The study was conducted in three distinct phases, which involved professionals from six Intensive Neurorehabilitation Units, qualified by the Italian National Health System for the care of post-acute patients with sABI. The participating centers are part of the Department for rehabilitation of patients with sABI at Fondazione Don Gnocchi ONLUS (Italy).¹

In the first phase, clinicians with high expertise in the management of the post-acute phase of sABI developed the final version of FDG-CCS. The FDG-CCS was elaborated based on a previous longitudinal study that aimed to record the presence of the most frequent clinical complications in patients with sABI and their impact to patients’ outcomes (6). In the Estraneo et al.’s study (6), clinical complications were grouped in 10 categories. The first six categories, modeled on the CIRS (18), included the clinical complications affecting the main systems of the body (i.e., endocrine-metabolic, cardio-vascular, musculo-skeletal-cutaneous, gastro-intestinal, genito-urinary tract, respiratory). Four additional categories included clinical conditions that more frequently and specifically occur in patients with sABI (i.e., neurosurgical complications, epilepsy/myoclonus, heterotopic ossification, and paroxysmal sympathetic hyperactivity). The severity of clinical complications was classified as moderate or severe on the basis of the intensity of the treatment protocol required (in categories 1–8); severity of heterotopic ossification (in category 9) was related to the number of affected joints; paroxysmal sympathetic hyperactivity (category 10) was only classified as present or absent (see Table 1).

The FDG-CCS differed from the previous version of the checklist because it included 13 categories of clinical complications and introduced a numeric rating system. The two items “endocrine-metabolic disorders” and “musculo-skeletal-cutaneous complications” of the previous checklist were split in four separate categories (i.e., endocrine disorders, metabolic disturbances, musculo-skeletal and cutaneous complications), to assess their occurrence more specifically. Indeed, available data show that metabolic alterations and endocrine disturbances can specifically and separately influence patients’ clinical evolution (19, 20), whereas cutaneous (e.g., pressure sores) and musculo-skeletal complications are both particularly frequent in patients with sABI but imply tailored treatment and differentially impact on outcomes (21). Moreover, a new category “sepsis,” i.e., “life-threatening organ dysfunction caused by a dysregulated host response to infection” (22) was added, as patients with acute neurologic injury are usually at higher risk for developing in hospital sepsis, due to frequent need for ventilatory support and intravenous therapy via central line catheters that increases the exposition to repeated interactions with multi-resistant pathogens in the lower respiratory trait and in the bloodstream (23). Sepsis has been found to increase mortality in the acute phase of patients with traumatic brain injury (24) and to be the most common cause of in-hospital deaths in several countries (23). Sepsis was diagnosed according to the quick SOFA score criteria [i.e., respiratory rate of 22/min or greater, altered mentation, or systolic blood pressure of 100 mm Hg or less (22)], regardless of the source of infection. Presence of infection of each system/apparatus is reported in their specific categories (3–9), but, for instance, in case of a severe urinary tract infection leading to sepsis, a score is assigned both for the urinary category and for sepsis category.

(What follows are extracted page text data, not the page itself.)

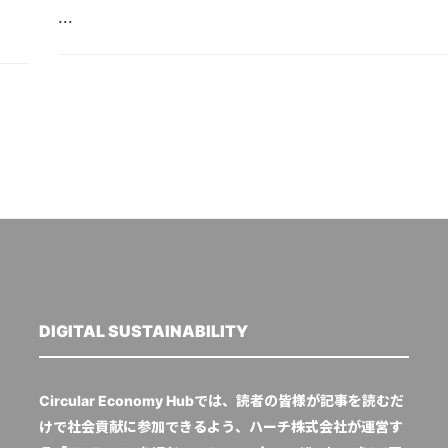
...
DIGITAL SUSTAINABILITY
Circular Economy Hubでは、読者の皆様が記事を読むだ
けで社会貢献に参加できるよう、ハーチ株式会社が運営す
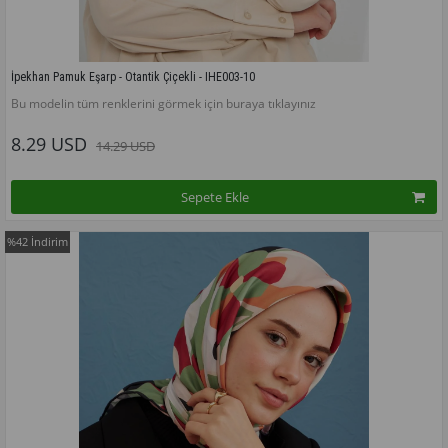
İpekhan Pamuk Eşarp - Otantik Çiçekli - IHE003-10
Bu modelin tüm renklerini görmek için buraya tıklayınız
8.29 USD
14.29 USD
Sepete Ekle
%42
İndirim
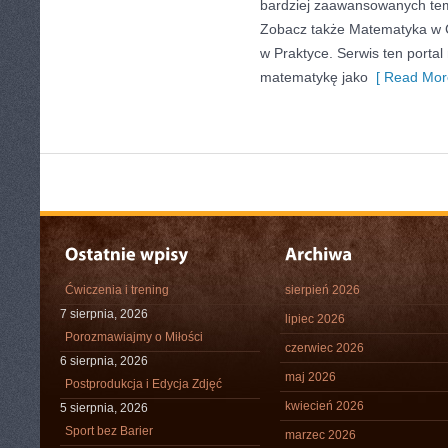
bardziej zaawansowanych te
Zobacz także Matematyka w C
w Praktyce. Serwis ten porta
matematykę jako
[ Read Mor
Ćwiczenia i trening
sierpień 2026
7 sierpnia, 2026
lipiec 2026
Porozmawiajmy o Miłości
czerwiec 2026
6 sierpnia, 2026
maj 2026
Postprodukcja i Edycja Zdjęć
kwiecień 2026
5 sierpnia, 2026
Sport bez Barier
marzec 2026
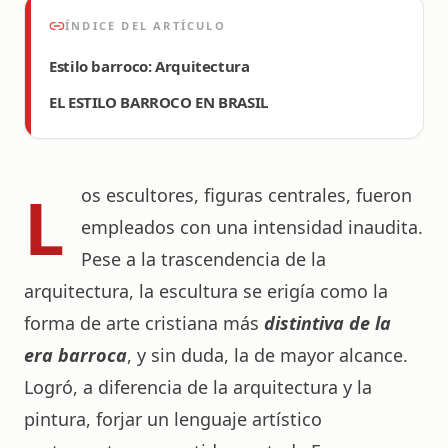
ÍNDICE DEL ARTÍCULO
Estilo barroco: Arquitectura
EL ESTILO BARROCO EN BRASIL
L
os escultores, figuras centrales, fueron
empleados con una intensidad inaudita.
Pese a la trascendencia de la
arquitectura, la escultura se erigía como la
forma de arte cristiana más
distintiva de la
era barroca
, y sin duda, la de mayor alcance.
Logró, a diferencia de la arquitectura y la
pintura, forjar un lenguaje artístico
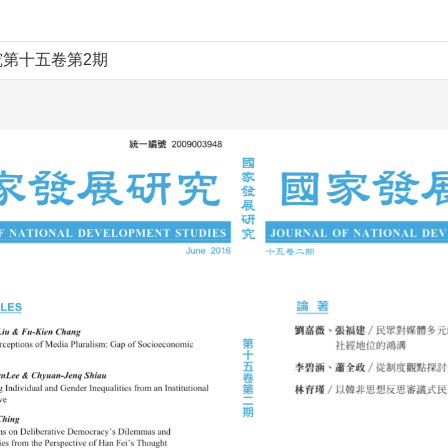
第十五卷第2期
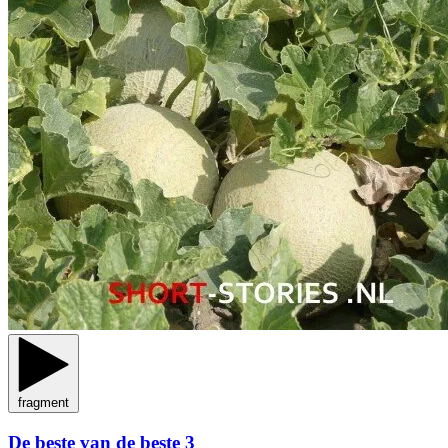
fragment
De beste van de beste 3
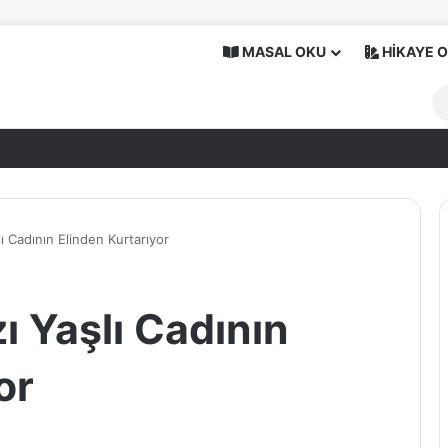
MASAL OKU
HİKAYE 
ı Cadının Elinden Kurtarıyor
ı Yaşlı Cadının
or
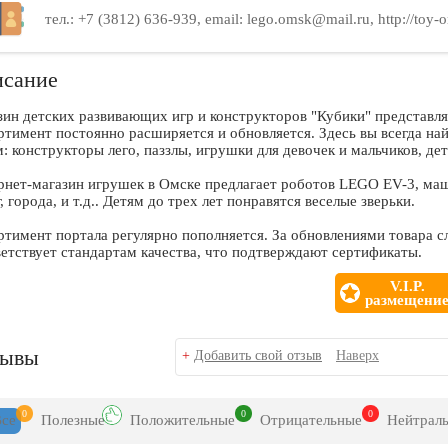
тел.: +7 (3812) 636-939, email: lego.omsk@mail.ru, http://toy-
сание
ин детcких развивающих игр и конструкторов "Кубики" представля
ртимент постоянно расширяется и обновляется. Здесь вы всегда н
: конструкторы лего, паззлы, игрушки для девочек и мальчиков, де
рнет-магазин игрушек в Омске предлагает роботов LEGO EV-3, маш
, города, и т.д.. Детям до трех лет понравятся веселые зверьки.
тимент портала регулярно пополняется. За обновлениями товара с
етствует стандартам качества, что подтверждают сертификаты.
V.I.P.
размещени
зывы
+
Добавить свой отзыв
Наверх
0
0
0
Все
Полезн
ые
Положит
ельные
Отрицат
ельные
Нейтр
ал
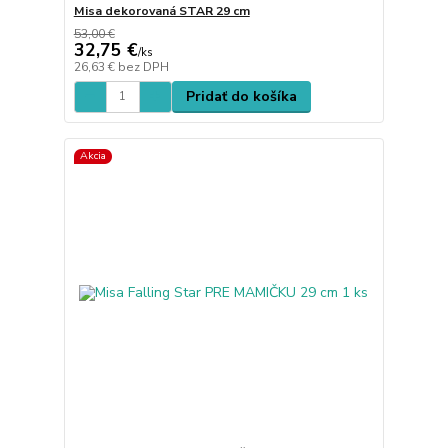
Misa dekorovaná STAR 29 cm
53,00 €
32,75 €
/
ks
26,63 €
bez DPH
Pridať do košíka
Akcia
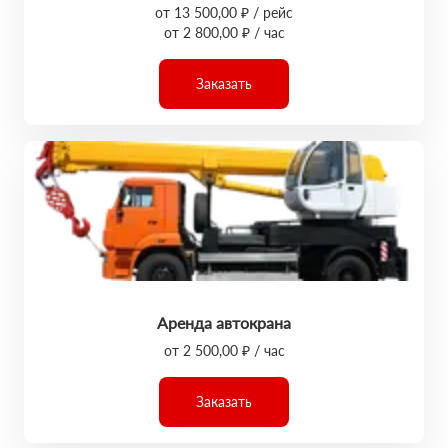
от 13 500,00 ₽ / рейс
от 2 800,00 ₽ / час
Заказать
Аренда автокрана
от 2 500,00 ₽ / час
Заказать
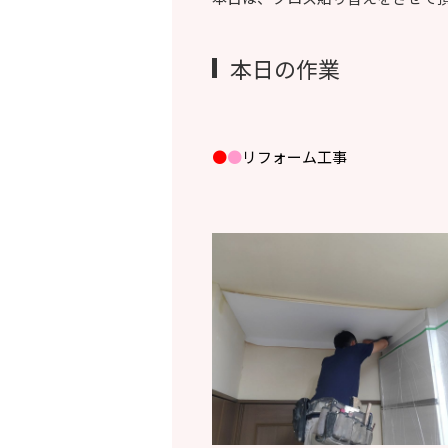
本日の作業
●
●
リフォーム工事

As for the numeric system for rating clinical complexity of patients with sABI, the FDG-CCS classifies severity of medical complications included in groups 1–9 on a 4-point ordinal scale, with score 0 meaning lack of complication, whereas scores 1–3 are assigned based on the requirement and intensity of the therapeutic intervention: 1 = no treatment required (mild complication), 2 = required pharmacological or non-pharmacological treatment (e.g., dressing for pressure sores) not associated with intensive clinical monitoring (moderate complication), and 3 = required urgent and/or continuous or sub-continuous treatment and clinical monitoring or surgical interventions (severe complication). The 4-point score (i.e., 0–3) is assigned based on frequency and duration of the episodes for categories 10 (epilepsy/myoclonus) and 11 (paroxysmal sympathetic hyperactivity), and as a function of the number of affected joints for category 12 (heterotopic ossifications). Lastly, the category 13 (sepsis) is rated 0 if absent or 1 if present. In case of occurrence of several clinical complications within the same category, only the most severe is scored.

The FDG-CCS total score ranges from 0 (i.e., no complications) to 37 (presence of all clinical complications with the highest severity). A detailed description of the FDG-CCS and the comparison with original categorization are reported in Supplementary material and Table 1.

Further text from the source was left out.